* YOUR OBJECTIVE
A faithful transcript of all the lines below, with no pictures, is the goal here.

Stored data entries
*** Block opens ***
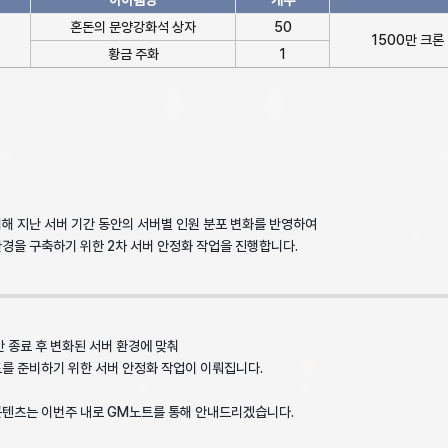
혼돈의 문양강화석 상자
50
1500만 크론
황금 주화
1
해 지난 서버 기간 동안의 서버별 인원 분포 변화를 반영하여
경을 구축하기 위한 2차 서버 안정화 작업을 진행합니다.
간 종료 후 변화된 서버 환경에 맞춰
를 준비하기 위한 서버 안정화 작업이 이뤄집니다.
콘텐츠는 이번주 내로 GM노트를 통해 안내드리겠습니다.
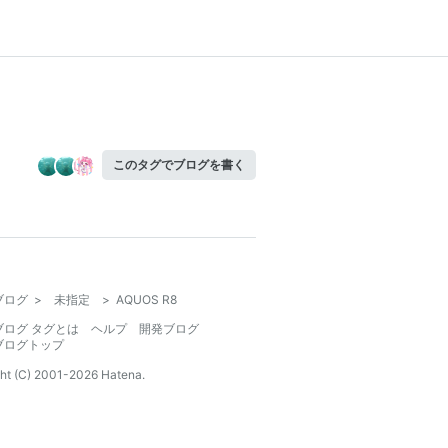
このタグでブログを書く
ブログ
>
未指定
>
AQUOS R8
ブログ タグとは
ヘルプ
開発ブログ
ブログトップ
ht (C) 2001-
2026
Hatena.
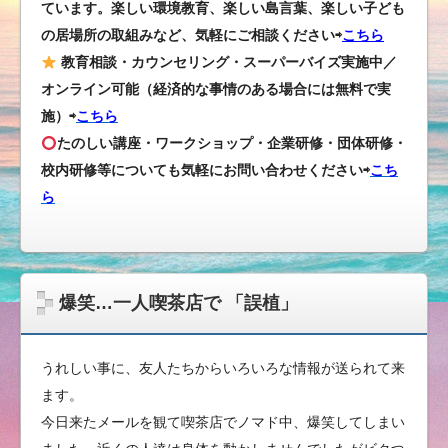
ています。楽しい環境教育、楽しい島言葉、楽しい子ども
の居場所の取組みなど、気軽にご相談ください⇨
こちら
教育相談・カウンセリング・スーパーバイズ実施中／
オンライン可能（経済的な事情のある場合には無料で実
施）⇨
こちら
たのしい講座・ワークショップ・企業研修・団体研修・
校内研修等についても気軽にお問い合わせください
⇨
こち
ら
爆笑…一人喫茶店で 「誤植」
うれしい事に、友人たちからいろいろな情報が送られて来
ます。
今日来たメールを観て喫茶店でノマド中、爆笑してしまい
*** Block closes ***
* TASK ANSWER
혼돈의 문양강화석 상자
50
1500만 크론
황금 주화
1
해 지난 서버 기간 동안의 서버별 인원 분포 변화를 반영하여
경을 구축하기 위한 2차 서버 안정화 작업을 진행합니다.
간 종료 후 변화된 서버 환경에 맞춰
를 준비하기 위한 서버 안정화 작업이 이뤄집니다.
콘텐츠는 이번주 내로 GM노트를 통해 안내드리겠습니다.
このタグでブログを書く
ブログ
>
未指定
>
AQUOS R8
ブログ タグとは
ヘルプ
開発ブログ
ブログトップ
ht (C) 2001-
2026
Hatena.
ています。楽しい環境教育、楽しい島言葉、楽しい子ども
の居場所の取組みなど、気軽にご相談ください⇨
こちら
教育相談・カウンセリング・スーパーバイズ実施中／
オンライン可能（経済的な事情のある場合には無料で実
施）⇨
こちら
たのしい講座・ワークショップ・企業研修・団体研修・
校内研修等についても気軽にお問い合わせください
⇨
こち
ら
爆笑…一人喫茶店で 「誤植」
うれしい事に、友人たちからいろいろな情報が送られて来
ます。
今日来たメールを観て喫茶店でノマド中、爆笑してしまい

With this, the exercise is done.